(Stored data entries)
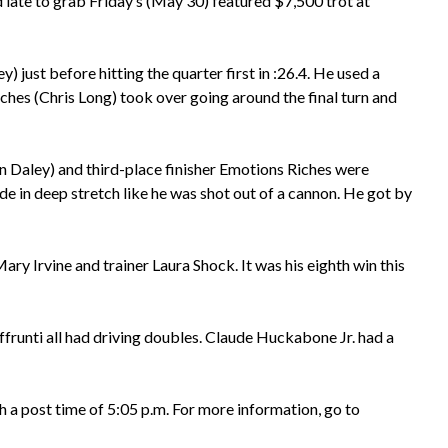
late to grab Friday’s (May 30) featured $7,500 trot at
 just before hitting the quarter first in :26.4. He used a
Riches (Chris Long) took over going around the final turn and
an Daley) and third-place finisher Emotions Riches were
e in deep stretch like he was shot out of a cannon. He got by
y Irvine and trainer Laura Shock. It was his eighth win this
unti all had driving doubles. Claude Huckabone Jr. had a
 a post time of 5:05 p.m. For more information, go to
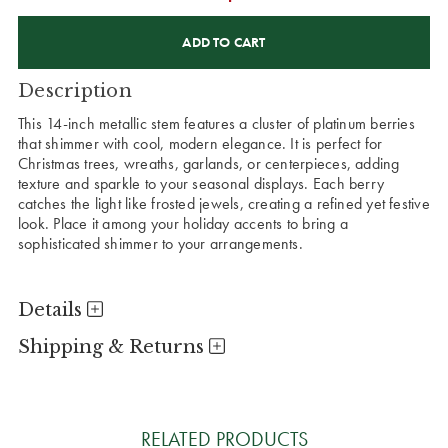
CURRENT
STOCK:
Description
This 14-inch metallic stem features a cluster of platinum berries
that shimmer with cool, modern elegance. It is perfect for
Christmas trees, wreaths, garlands, or centerpieces, adding
texture and sparkle to your seasonal displays. Each berry
catches the light like frosted jewels, creating a refined yet festive
look. Place it among your holiday accents to bring a
sophisticated shimmer to your arrangements.
Details
Shipping & Returns
RELATED PRODUCTS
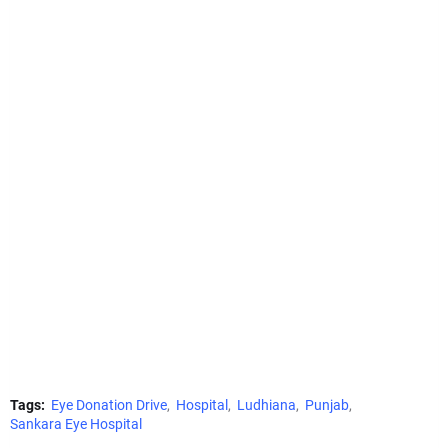
Tags:
Eye Donation Drive
Hospital
Ludhiana
Punjab
Sankara Eye Hospital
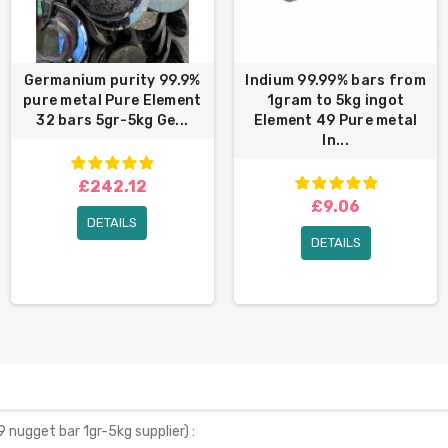
Germanium purity 99.9%
Indium 99.99% bars from
pure metal Pure Element
1gram to 5kg ingot
32 bars 5gr-5kg Ge...
Element 49 Pure metal
In...
£242.12
£9.06
DETAILS
DETAILS
 nugget bar 1gr-5kg supplier
) :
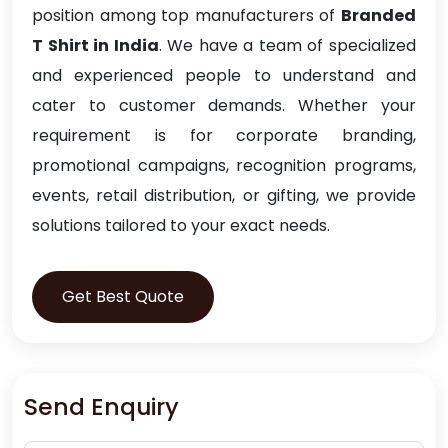
position among top manufacturers of
Branded
T Shirt in India
. We have a team of specialized
and experienced people to understand and
cater to customer demands. Whether your
requirement is for corporate branding,
promotional campaigns, recognition programs,
events, retail distribution, or gifting, we provide
solutions tailored to your exact needs.
Get Best Quote
Send Enquiry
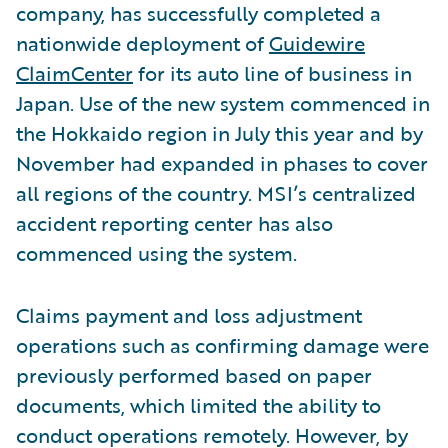
company, has successfully completed a
nationwide deployment of
Guidewire
ClaimCenter
for its auto line of business in
Japan. Use of the new system commenced in
the Hokkaido region in July this year and by
November had expanded in phases to cover
all regions of the country. MSI’s centralized
accident reporting center has also
commenced using the system.
Claims payment and loss adjustment
operations such as confirming damage were
previously performed based on paper
documents, which limited the ability to
conduct operations remotely. However, by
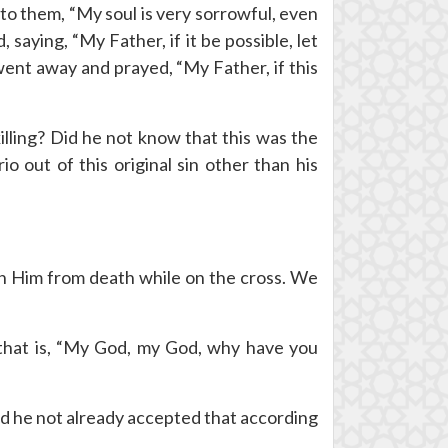
to them, “My soul is very sorrowful, even
 saying, “My Father, if it be possible, let
 went away and prayed, “My Father, if this
lling? Did he not know that this was the
o out of this original sin other than his
in Him from death while on the cross. We
” that is, “My God, my God, why have you
d he not already accepted that according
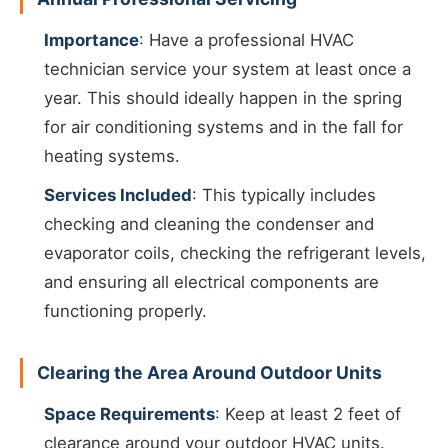
Importance
: Have a professional HVAC
technician service your system at least once a
year. This should ideally happen in the spring
for air conditioning systems and in the fall for
heating systems.
Services Included
: This typically includes
checking and cleaning the condenser and
evaporator coils, checking the refrigerant levels,
and ensuring all electrical components are
functioning properly.
Clearing the Area Around Outdoor Units
Space Requirements
: Keep at least 2 feet of
clearance around your outdoor HVAC units.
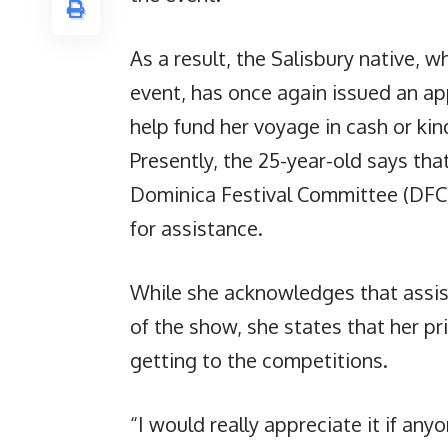
As a result, the Salisbury native, w
event, has once again issued an app
help fund her voyage in cash or kin
Presently, the 25-year-old says tha
Dominica Festival Committee (DFC)
for assistance.
While she acknowledges that assis
of the show, she states that her p
getting to the competitions.
“I would really appreciate it if anyo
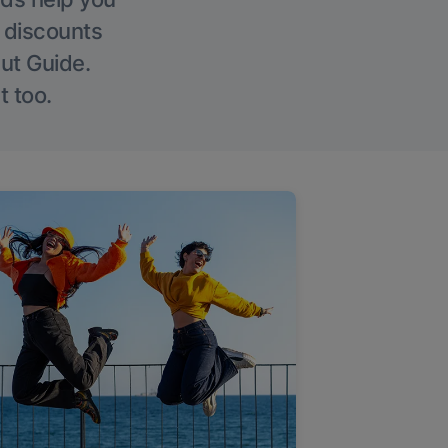
g discounts
Out Guide.
t too.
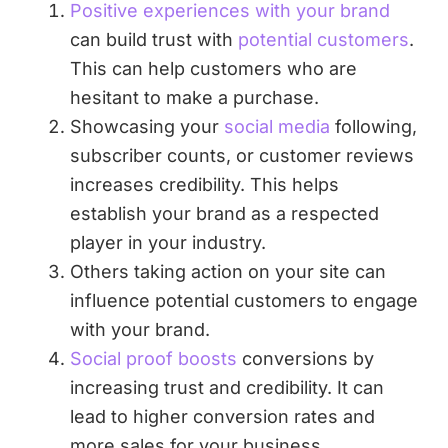
Positive experiences with your brand
can build trust with
potential customers
.
This can help customers who are
hesitant to make a purchase.
Showcasing your
social media
following,
subscriber counts, or customer reviews
increases credibility. This helps
establish your brand as a respected
player in your industry.
Others taking action on your site can
influence potential customers to engage
with your brand.
Social proof boosts
conversions by
increasing trust and credibility. It can
lead to higher conversion rates and
more sales for your business.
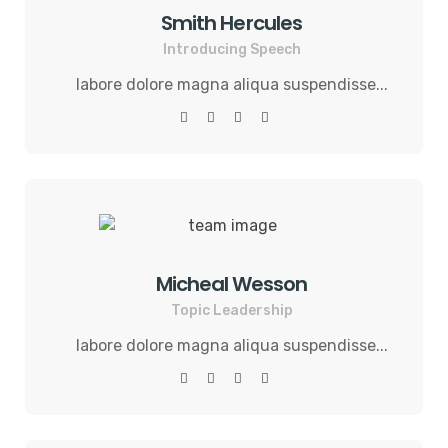
Smith Hercules
Introducing Speech
labore dolore magna aliqua suspendisse...
Micheal Wesson
Topic Leadership
labore dolore magna aliqua suspendisse...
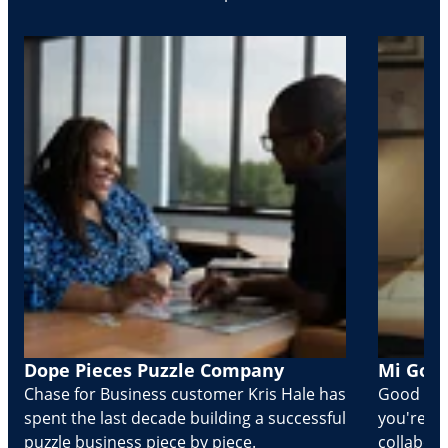
Dope Pieces Puzzle Company
Mi Golo
Chase for Business customer Kris Hale has
Good part
spent the last decade building a successful
you're Cr
puzzle business piece by piece.
collabora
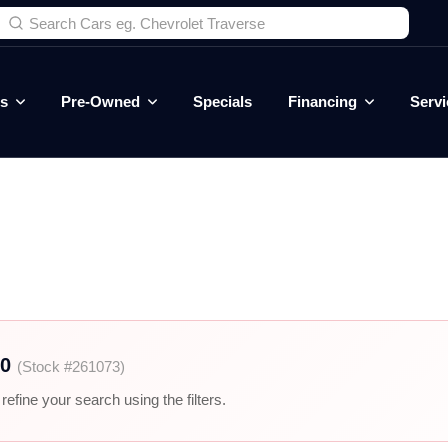
es
Pre-Owned
Specials
Financing
Servi
00
(Stock #261073)
efine your search using the filters.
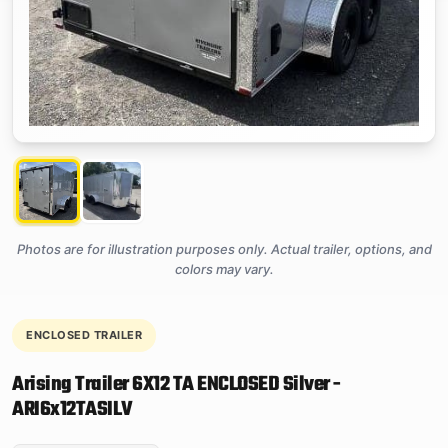
Photos are for illustration purposes only. Actual trailer, options, and
colors may vary.
ENCLOSED TRAILER
Arising Trailer 6X12 TA ENCLOSED Silver -
ARI6x12TASILV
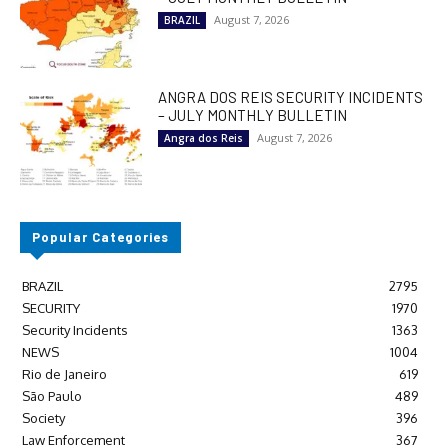
August 7, 2026
BRAZIL
ANGRA DOS REIS SECURITY INCIDENTS
– JULY MONTHLY BULLETIN
August 7, 2026
Angra dos Reis
Popular Categories
BRAZIL
2795
SECURITY
1970
Security Incidents
1363
NEWS
1004
Rio de Janeiro
619
São Paulo
489
Society
396
Law Enforcement
367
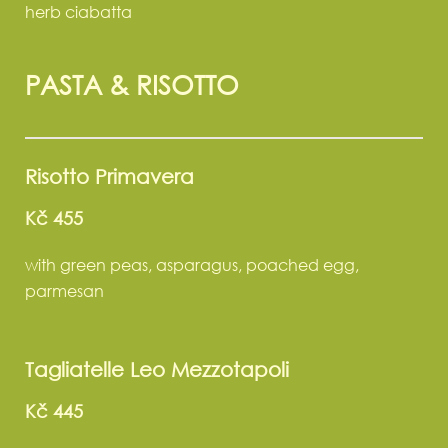
herb ciabatta
PASTA & RISOTTO
Risotto Primavera
Kč 455
with green peas, asparagus, poached egg,
parmesan
Tagliatelle Leo Mezzotapoli
Kč 445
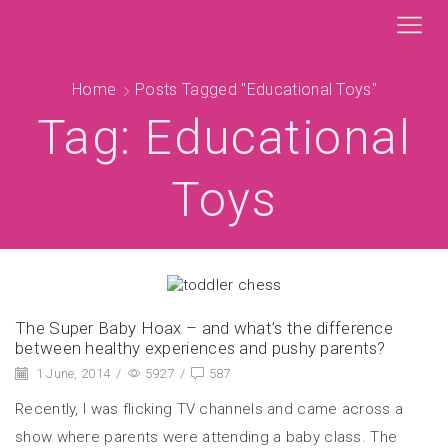
Home
Posts Tagged "educational Toys"
Tag: Educational
Toys
The Super Baby Hoax – and what’s the difference
between healthy experiences and pushy parents?
1 June, 2014
/
5927
/
587
Recently, I was flicking TV channels and came across a
show where parents were attending a baby class. The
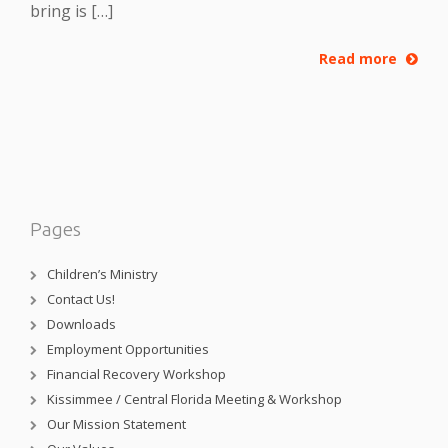
bring is […]
Read more
Pages
Children’s Ministry
Contact Us!
Downloads
Employment Opportunities
Financial Recovery Workshop
Kissimmee / Central Florida Meeting & Workshop
Our Mission Statement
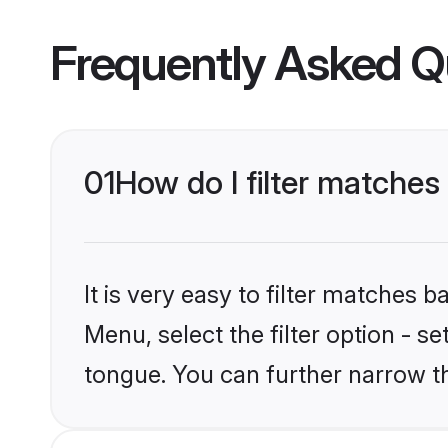
Frequently Asked Q
01
How do I filter matche
It is very easy to filter matches 
Menu, select the filter option - 
tongue. You can further narrow t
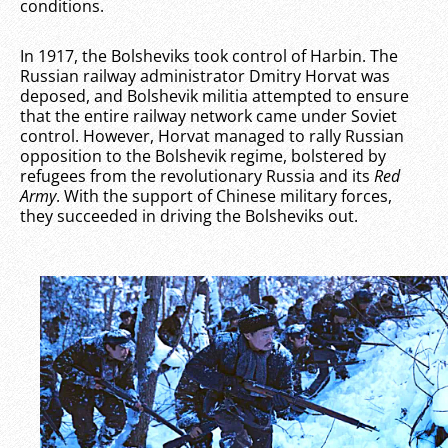
conditions.
In 1917, the Bolsheviks took control of Harbin. The
Russian railway administrator Dmitry Horvat was
deposed, and Bolshevik militia attempted to ensure
that the entire railway network came under Soviet
control. However, Horvat managed to rally Russian
opposition to the Bolshevik regime, bolstered by
refugees from the revolutionary Russia and its
Red
Army
. With the support of Chinese military forces,
they succeeded in driving the Bolsheviks out.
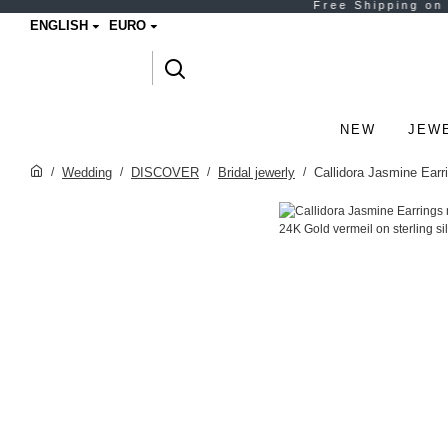
ENGLISH
EURO
NEW
JEW
Wedding
DISCOVER
Bridal jewerly
Callidora Jasmine Earri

### Requirement
Quote the records in their entirety, keeping the wording exact and excluding pictures.

### Response area
late to grab Friday’s (May 30) featured $7,500 trot at
 just before hitting the quarter first in :26.4. He used a
Riches (Chris Long) took over going around the final turn and
an Daley) and third-place finisher Emotions Riches were
e in deep stretch like he was shot out of a cannon. He got by
y Irvine and trainer Laura Shock. It was his eighth win this
unti all had driving doubles. Claude Huckabone Jr. had a
 a post time of 5:05 p.m. For more information, go to
CURRENT
STOCK:
Description
This 14-inch metallic stem features a cluster of platinum berries
that shimmer with cool, modern elegance. It is perfect for
Christmas trees, wreaths, garlands, or centerpieces, adding
texture and sparkle to your seasonal displays. Each berry
catches the light like frosted jewels, creating a refined yet festive
look. Place it among your holiday accents to bring a
sophisticated shimmer to your arrangements.
Details
Shipping & Returns
RELATED PRODUCTS
Tags:
Eye Donation Drive
Hospital
Ludhiana
Punjab
Sankara Eye Hospital
Germanium purity 99.9%
Indium 99.99% bars from
pure metal Pure Element
1gram to 5kg ingot
32 bars 5gr-5kg Ge...
Element 49 Pure metal
In...
£242.12
£9.06
DETAILS
DETAILS
 nugget bar 1gr-5kg supplier
) :
position among top manufacturers of
Branded
T Shirt in India
. We have a team of specialized
and experienced people to understand and
cater to customer demands. Whether your
requirement is for corporate branding,
promotional campaigns, recognition programs,
events, retail distribution, or gifting, we provide
solutions tailored to your exact needs.
Get Best Quote
Send Enquiry
company, has successfully completed a
nationwide deployment of
Guidewire
ClaimCenter
for its auto line of business in
Japan. Use of the new system commenced in
the Hokkaido region in July this year and by
November had expanded in phases to cover
all regions of the country. MSI’s centralized
accident reporting center has also
commenced using the system.
Claims payment and loss adjustment
operations such as confirming damage were
previously performed based on paper
documents, which limited the ability to
conduct operations remotely. However, by
to them, “My soul is very sorrowful, even
 saying, “My Father, if it be possible, let
 went away and prayed, “My Father, if this
lling? Did he not know that this was the
o out of this original sin other than his
in Him from death while on the cross. We
” that is, “My God, my God, why have you
d he not already accepted that according
Importance
: Have a professional HVAC
technician service your system at least once a
year. This should ideally happen in the spring
for air conditioning systems and in the fall for
heating systems.
Services Included
: This typically includes
checking and cleaning the condenser and
evaporator coils, checking the refrigerant levels,
and ensuring all electrical components are
functioning properly.
Clearing the Area Around Outdoor Units
Space Requirements
: Keep at least 2 feet of
clearance around your outdoor HVAC units.
As a result, the Salisbury native, w
event, has once again issued an app
help fund her voyage in cash or kin
Presently, the 25-year-old says tha
Dominica Festival Committee (DFC)
for assistance.
While she acknowledges that assis
of the show, she states that her p
getting to the competitions.
“I would really appreciate it if anyo
g discounts
Out Guide.
t too.
Positive experiences with your brand
can build trust with
potential customers
.
This can help customers who are
hesitant to make a purchase.
Showcasing your
social media
following,
subscriber counts, or customer reviews
increases credibility. This helps
establish your brand as a respected
player in your industry.
Others taking action on your site can
influence potential customers to engage
with your brand.
Social proof boosts
conversions by
increasing trust and credibility. It can
lead to higher conversion rates and
more sales for your business.
Smith Hercules
Introducing Speech
labore dolore magna aliqua suspendisse...
Micheal Wesson
Topic Leadership
labore dolore magna aliqua suspendisse...
Dope Pieces Puzzle Company
Mi Golo
Chase for Business customer Kris Hale has
Good part
spent the last decade building a successful
you're Cr
puzzle business piece by piece.
collabora
es
Pre-Owned
Specials
Financing
Servi
00
(Stock #261073)
efine your search using the filters.
Photos are for illustration purposes only. Actual trailer, options, and
colors may vary.
ENCLOSED TRAILER
Arising Trailer 6X12 TA ENCLOSED Silver -
ARI6x12TASILV
August 7, 2026
BRAZIL
ANGRA DOS REIS SECURITY INCIDENTS
– JULY MONTHLY BULLETIN
August 7, 2026
Angra dos Reis
Popular Categories
BRAZIL
2795
SECURITY
1970
Security Incidents
1363
NEWS
1004
Rio de Janeiro
619
São Paulo
489
Society
396
Law Enforcement
367
herb ciabatta
PASTA & RISOTTO
Risotto Primavera
Kč 455
with green peas, asparagus, poached egg,
parmesan
Tagliatelle Leo Mezzotapoli
Kč 445
Home
Posts Tagged "educational Toys"
Tag: Educational
Toys
The Super Baby Hoax – and what’s the difference
between healthy experiences and pushy parents?
1 June, 2014
/
5927
/
587
Recently, I was flicking TV channels and came across a
show where parents were attending a baby class. The
bring is […]
Read more
Pages
Children’s Ministry
Contact Us!
Downloads
Employment Opportunities
Financial Recovery Workshop
Kissimmee / Central Florida Meeting & Workshop
Our Mission Statement
Frequently Asked Q
01
How do I filter matche
It is very easy to filter matches 
Menu, select the filter option - 
tongue. You can further narrow t
conditions.
In 1917, the Bolsheviks took control of Harbin. The
Russian railway administrator Dmitry Horvat was
deposed, and Bolshevik militia attempted to ensure
that the entire railway network came under Soviet
control. However, Horvat managed to rally Russian
opposition to the Bolshevik regime, bolstered by
refugees from the revolutionary Russia and its
Red
Army
. With the support of Chinese military forces,
they succeeded in driving the Bolsheviks out.
ENGLISH
EURO
NEW
JEW
Wedding
DISCOVER
Bridal jewerly
Callidora Jasmine Earri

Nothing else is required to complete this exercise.